There was also a recent study of 200 companies with successful “Corporate Social Responsible” programs, who mentioned receiving, in addition to the benefits from the I/O Sustainability survey, the below benefits:


  • an increase of market value to 40-80% higher than their peers' and competitors' market value
  • doubled the probability of receiving investment grade ratings
  • added a price premium of as much as 20%
  • saw a 7.5% increase in employee engagement
  • showed 13% higher productivity than other companies
  • B Corps (For Profit organizations who meet social responsibility standards) showed growth from 205 B Corps in 2009 to 2,048 B Corps across 50 countries.


  • reduced share price volatility by 2-10%
  • reduced systematic or market risk by 4%
  • lowered staff turnover rates by 25 to 50%


In summary, the “why” question is simple. Not only can a value-driven, culturally embedded CSR program have positive, heart-felt impact for employees and program recipients, but there are now proven metrics that CSR initiatives can improve the customer experience, corporate brand, employee engagement, employee productivity, who a company hires, how a company is perceived, who consumers decide to do business with, and long-term loyalty. It can also expand target market size, incentivize customers to pay premium prices, and be a competitive advantage.  So, the real question is not should corporations care about “Corporate Social Responsibility” programs, but is your company “socially responsible?”

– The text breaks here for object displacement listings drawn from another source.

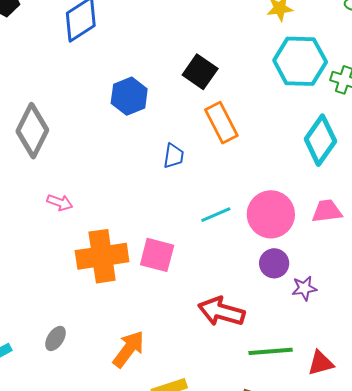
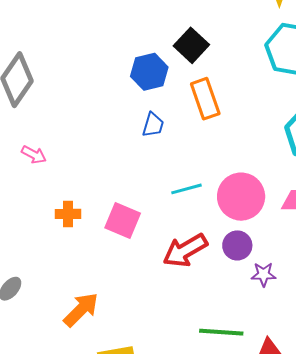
blue hexagon: (129, 96) -> (149, 72), moved
orange cross: (102, 256) -> (68, 214), size x0.5
red arrow: (221, 312) -> (185, 250), moved, turned -54

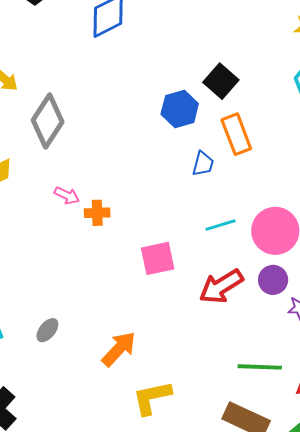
blue trapezoid: (153, 125) -> (203, 164), moved
orange cross: (68, 214) -> (97, 213), moved
pink square: (123, 220) -> (158, 258), turned -33

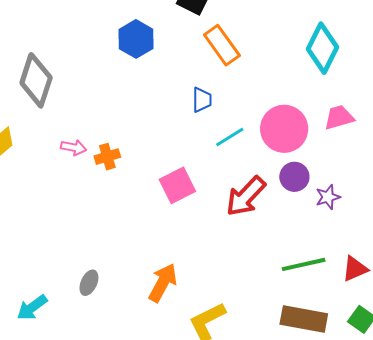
blue hexagon: (180, 109) -> (136, 39), moved
blue trapezoid: (203, 164) -> (202, 100), moved

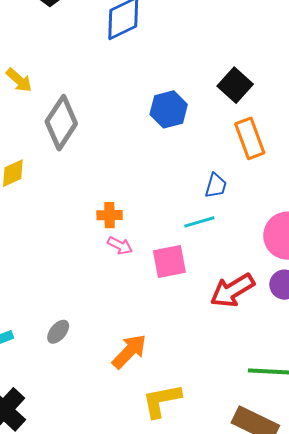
cyan line: (230, 137) -> (199, 222), moved
pink arrow: (74, 147) -> (120, 246), moved

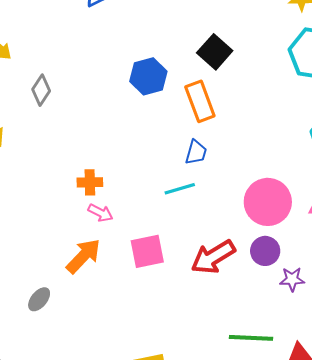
gray diamond: (61, 123) -> (41, 90), size x0.6
orange rectangle: (250, 138) -> (200, 101), moved
pink square: (169, 262) -> (147, 251), moved
orange arrow: (129, 351) -> (83, 256), moved

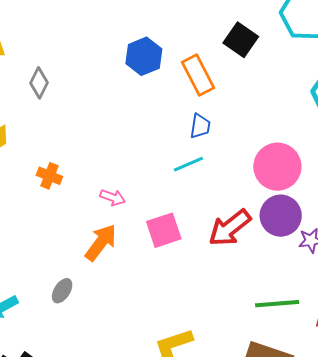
black square: (215, 52) -> (241, 40), moved
orange cross: (90, 182) -> (49, 176), moved, turned 30
purple circle: (265, 251) -> (281, 216), size x1.4

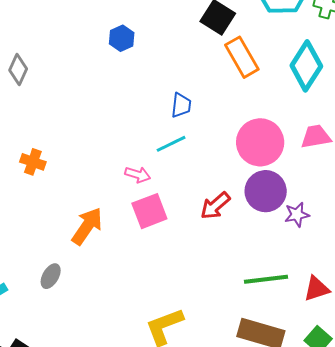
blue hexagon: (144, 56) -> (122, 38), size x0.7
orange rectangle: (198, 75) -> (242, 57), moved
pink arrow: (113, 197) -> (138, 175), moved
red arrow: (230, 228) -> (215, 206), size x0.7

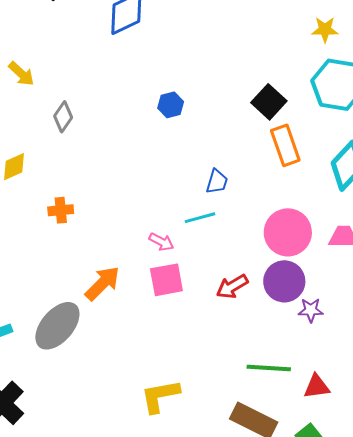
orange cross: (33, 162) -> (61, 210), turned -35
gray ellipse: (51, 276) -> (57, 326), size x2.0

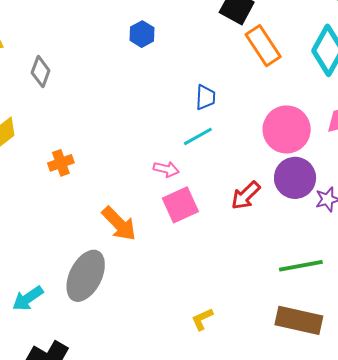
orange arrow: (102, 283) -> (119, 224), turned 105
yellow L-shape: (160, 396) -> (202, 319), size x0.6

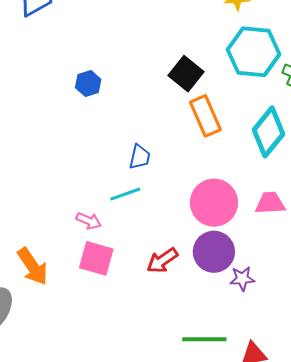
pink square: (180, 205) -> (96, 258), turned 30

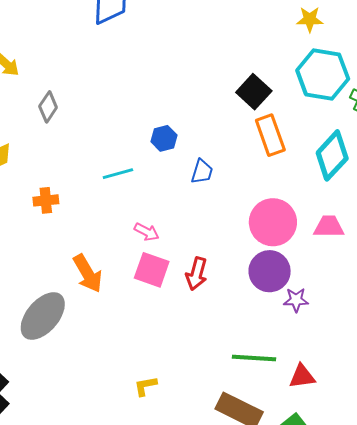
blue hexagon: (88, 84) -> (164, 138), moved
cyan line: (125, 194) -> (118, 174), moved
red arrow: (162, 260) -> (197, 274), moved, turned -44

At Lewis Fowler, we emphasize and promote Corporate Social Responsibility throughout multiple engagements throughout the year.  We have supported organizations such as the American Diabetes Association, Girls Inc., Project Management Institute and Children’s Hospital.  Our mission is driven by our ‘4 C’s’ (Clients, Consultants, Capabilities and Community), which ‘Community’ has been a foundational element of our company since 2002.  We encourage our team members to take part in their community, either with our organization, our clients organizations or through their own personal development by giving back.  Partnering with local non-profit organizations and donating their time to those in need are just a few ways we promote and perform Corporate Social Responsibility, paving the way to continued empowerment through giving back to the community.